Note: Compression is marked as experimental by the Repomix team and may gain more granular controls in the future. See Feature Request #561 and #516 for open discussions on selective compression.

Pro Tips for Compression

  • Selective inclusion: Use --include to compress only certain directories while leaving others out entirely, rather than trying to control what the compressor keeps.
  • Combine with other reductions: --compress --remove-comments --remove-empty-lines stacks all three for maximum token reduction.

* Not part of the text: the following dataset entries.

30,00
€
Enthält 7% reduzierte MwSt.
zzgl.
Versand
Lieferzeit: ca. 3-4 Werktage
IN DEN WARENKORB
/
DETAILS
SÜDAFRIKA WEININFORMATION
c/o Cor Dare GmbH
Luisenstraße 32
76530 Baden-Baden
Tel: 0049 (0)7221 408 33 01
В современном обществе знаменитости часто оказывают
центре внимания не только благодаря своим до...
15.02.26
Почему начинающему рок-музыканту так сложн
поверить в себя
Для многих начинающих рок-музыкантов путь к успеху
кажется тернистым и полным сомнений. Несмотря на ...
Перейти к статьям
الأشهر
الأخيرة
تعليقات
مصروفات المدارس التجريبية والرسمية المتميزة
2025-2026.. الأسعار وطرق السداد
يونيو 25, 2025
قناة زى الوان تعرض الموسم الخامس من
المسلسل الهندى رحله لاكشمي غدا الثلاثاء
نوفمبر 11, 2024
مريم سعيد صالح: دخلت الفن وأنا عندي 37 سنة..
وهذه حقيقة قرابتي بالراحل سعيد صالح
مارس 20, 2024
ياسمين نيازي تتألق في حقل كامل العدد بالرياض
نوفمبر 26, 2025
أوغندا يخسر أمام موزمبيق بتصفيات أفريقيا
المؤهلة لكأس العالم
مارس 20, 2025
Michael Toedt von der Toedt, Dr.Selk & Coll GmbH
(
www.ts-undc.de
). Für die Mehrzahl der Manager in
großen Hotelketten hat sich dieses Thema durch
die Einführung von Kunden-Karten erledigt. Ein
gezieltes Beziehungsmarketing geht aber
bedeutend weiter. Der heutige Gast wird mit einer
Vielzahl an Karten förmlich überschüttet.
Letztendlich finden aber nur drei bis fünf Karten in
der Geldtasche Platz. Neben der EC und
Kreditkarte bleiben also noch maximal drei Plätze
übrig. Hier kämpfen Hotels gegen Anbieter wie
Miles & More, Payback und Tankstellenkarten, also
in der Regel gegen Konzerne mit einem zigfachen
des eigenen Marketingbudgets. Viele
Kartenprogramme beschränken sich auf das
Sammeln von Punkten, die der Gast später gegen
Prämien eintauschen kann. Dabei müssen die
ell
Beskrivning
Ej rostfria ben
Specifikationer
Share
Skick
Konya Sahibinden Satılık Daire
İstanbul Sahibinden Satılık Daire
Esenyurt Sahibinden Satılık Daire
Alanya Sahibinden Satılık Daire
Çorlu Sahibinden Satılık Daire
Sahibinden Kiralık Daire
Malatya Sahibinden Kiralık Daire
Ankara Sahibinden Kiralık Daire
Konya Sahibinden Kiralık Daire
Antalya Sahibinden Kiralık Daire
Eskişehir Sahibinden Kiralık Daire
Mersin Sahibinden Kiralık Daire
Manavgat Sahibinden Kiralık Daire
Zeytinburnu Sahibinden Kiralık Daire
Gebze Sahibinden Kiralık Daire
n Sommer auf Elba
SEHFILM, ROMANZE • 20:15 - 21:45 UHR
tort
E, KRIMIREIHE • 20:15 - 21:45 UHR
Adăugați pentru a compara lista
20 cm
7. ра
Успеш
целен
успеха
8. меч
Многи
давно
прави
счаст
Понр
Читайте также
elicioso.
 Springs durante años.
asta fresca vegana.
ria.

Full Configuration Template

This configuration combines compression with layered ignore rules to ensure the AI receives a structural overview while skipping irrelevant files. Save as repomix.config.json in your project root:

{
  "$schema": "https://repomix.com/schemas/latest/schema.json",
  "output": {
    "filePath": "packed-codebase.xml",
    "style": "xml",
    "compress": true,
    "removeComments": true,
    "removeEmptyLines": true,
    "showLineNumbers": false,
    "topFilesLength": 10
  },
  "ignore": {
    "useGitignore": true,
    "useDefaultPatterns": true,
    "customPatterns": [
      "**/tests/**",
      "**/docs/**",
      "package-lock.json",
      "yarn.lock",
      "*.log",
      "dist/**/*",
      "build/**/*"
    ]
  },
  "security": {
    "enableSecurityCheck": true
  }
}

Why This Setup Works

  • Layered Filtering: Respects your .gitignore and built-in defaults (like node_modules), while customPatterns lets you prune project-specific noise like lockfiles or test suites.
  • Structural Compression: With compress: true, the AI sees the entire project structure and API surface without wasting tokens on the actual logic inside functions.
  • Security Built-in: The enableSecurityCheck ensures Secretlint runs automatically to prevent accidental exposure of API keys or credentials in the packed file.